**EXERCISE**.
Output the lines from the one containing "February 2021" through the last line of the material below, exactly; please do not include pictures.

*** INPUT Section Begins ***

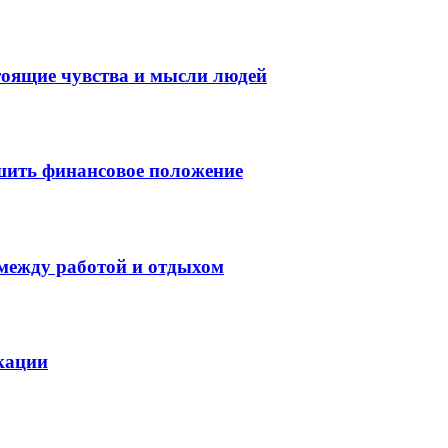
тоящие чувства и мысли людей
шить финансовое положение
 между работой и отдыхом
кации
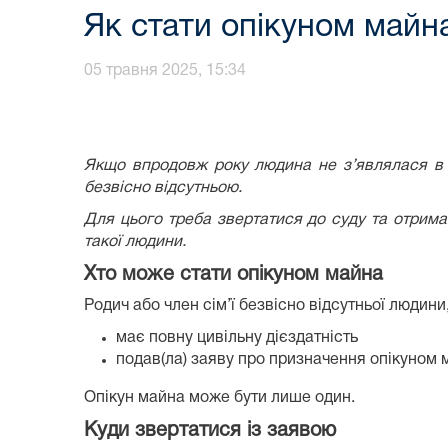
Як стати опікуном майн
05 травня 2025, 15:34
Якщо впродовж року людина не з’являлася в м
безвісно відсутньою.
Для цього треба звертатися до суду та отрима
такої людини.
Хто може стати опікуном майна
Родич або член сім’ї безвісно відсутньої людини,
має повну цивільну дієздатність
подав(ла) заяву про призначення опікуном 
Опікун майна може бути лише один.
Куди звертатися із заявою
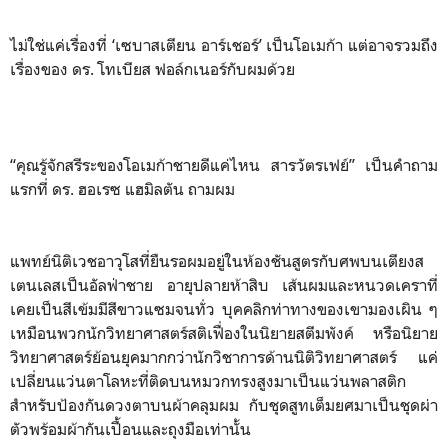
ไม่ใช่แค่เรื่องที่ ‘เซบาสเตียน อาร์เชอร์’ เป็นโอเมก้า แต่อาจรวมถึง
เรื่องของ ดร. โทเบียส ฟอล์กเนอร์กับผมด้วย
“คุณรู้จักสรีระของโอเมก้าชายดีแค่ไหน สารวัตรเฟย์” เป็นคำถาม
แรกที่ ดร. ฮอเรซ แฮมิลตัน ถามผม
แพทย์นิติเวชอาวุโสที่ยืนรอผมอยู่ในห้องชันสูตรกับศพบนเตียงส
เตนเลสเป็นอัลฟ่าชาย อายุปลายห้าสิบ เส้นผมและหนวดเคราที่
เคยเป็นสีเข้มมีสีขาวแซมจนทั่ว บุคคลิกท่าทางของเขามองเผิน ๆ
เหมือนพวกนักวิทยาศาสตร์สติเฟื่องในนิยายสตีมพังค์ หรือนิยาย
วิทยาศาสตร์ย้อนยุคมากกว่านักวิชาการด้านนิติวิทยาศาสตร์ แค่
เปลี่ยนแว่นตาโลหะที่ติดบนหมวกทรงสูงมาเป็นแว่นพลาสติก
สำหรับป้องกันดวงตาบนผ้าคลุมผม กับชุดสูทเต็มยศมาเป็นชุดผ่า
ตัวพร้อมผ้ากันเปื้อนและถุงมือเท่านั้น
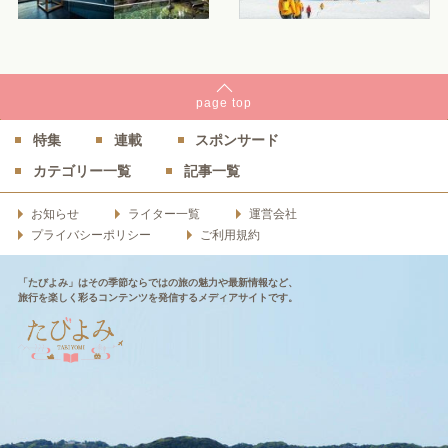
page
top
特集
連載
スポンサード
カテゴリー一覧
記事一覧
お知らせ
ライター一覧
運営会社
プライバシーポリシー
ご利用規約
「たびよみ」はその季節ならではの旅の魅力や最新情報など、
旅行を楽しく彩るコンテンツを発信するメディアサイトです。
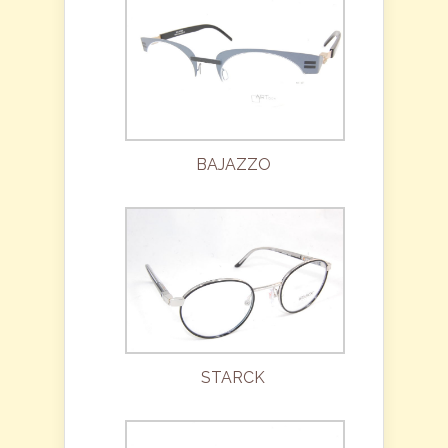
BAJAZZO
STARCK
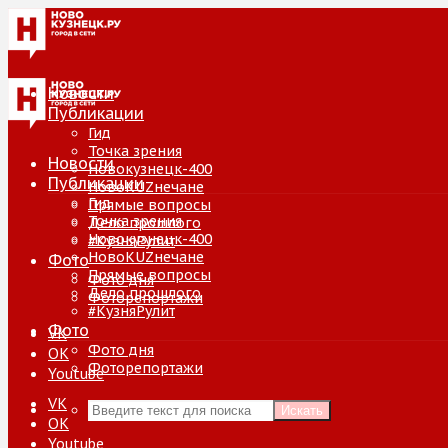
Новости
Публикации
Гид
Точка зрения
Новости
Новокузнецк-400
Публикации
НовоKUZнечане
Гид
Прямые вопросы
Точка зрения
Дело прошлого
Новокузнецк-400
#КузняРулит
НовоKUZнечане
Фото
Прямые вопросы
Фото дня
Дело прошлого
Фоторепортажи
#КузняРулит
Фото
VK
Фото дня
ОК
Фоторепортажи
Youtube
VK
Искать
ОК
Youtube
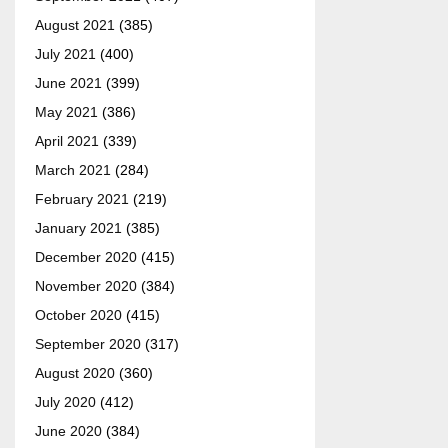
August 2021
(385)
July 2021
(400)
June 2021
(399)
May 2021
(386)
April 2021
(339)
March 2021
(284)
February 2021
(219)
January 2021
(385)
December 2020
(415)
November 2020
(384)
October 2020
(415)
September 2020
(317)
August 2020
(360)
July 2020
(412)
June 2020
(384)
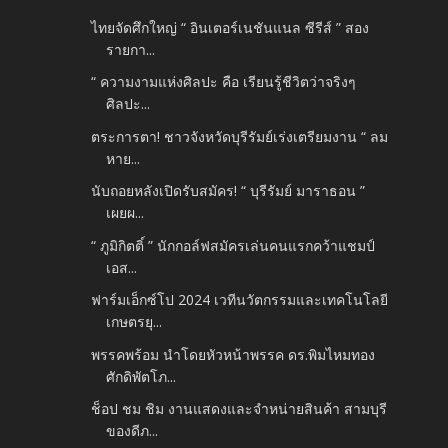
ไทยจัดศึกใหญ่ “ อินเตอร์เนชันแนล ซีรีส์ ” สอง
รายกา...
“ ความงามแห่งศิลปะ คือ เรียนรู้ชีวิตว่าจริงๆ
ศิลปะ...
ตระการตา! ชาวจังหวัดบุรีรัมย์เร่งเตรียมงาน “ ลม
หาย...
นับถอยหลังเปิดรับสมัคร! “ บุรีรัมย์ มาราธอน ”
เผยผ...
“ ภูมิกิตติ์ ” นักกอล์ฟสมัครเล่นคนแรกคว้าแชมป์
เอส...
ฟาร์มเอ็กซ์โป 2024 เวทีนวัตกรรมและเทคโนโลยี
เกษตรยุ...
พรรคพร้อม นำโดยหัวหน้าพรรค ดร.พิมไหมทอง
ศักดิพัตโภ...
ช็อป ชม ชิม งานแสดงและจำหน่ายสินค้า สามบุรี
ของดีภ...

*** INPUT Section Ends ***

**RESULT OF THIS TASK**.
February 2021
(219)
January 2021
(385)
December 2020
(415)
November 2020
(384)
October 2020
(415)
September 2020
(317)
August 2020
(360)
July 2020
(412)
June 2020
(384)
ไทยจัดศึกใหญ่ “ อินเตอร์เนชันแนล ซีรีส์ ” สอง
รายกา...
“ ความงามแห่งศิลปะ คือ เรียนรู้ชีวิตว่าจริงๆ
ศิลปะ...
ตระการตา! ชาวจังหวัดบุรีรัมย์เร่งเตรียมงาน “ ลม
หาย...
นับถอยหลังเปิดรับสมัคร! “ บุรีรัมย์ มาราธอน ”
เผยผ...
“ ภูมิกิตติ์ ” นักกอล์ฟสมัครเล่นคนแรกคว้าแชมป์
เอส...
ฟาร์มเอ็กซ์โป 2024 เวทีนวัตกรรมและเทคโนโลยี
เกษตรยุ...
พรรคพร้อม นำโดยหัวหน้าพรรค ดร.พิมไหมทอง
ศักดิพัตโภ...
ช็อป ชม ชิม งานแสดงและจำหน่ายสินค้า สามบุรี
ของดีภ...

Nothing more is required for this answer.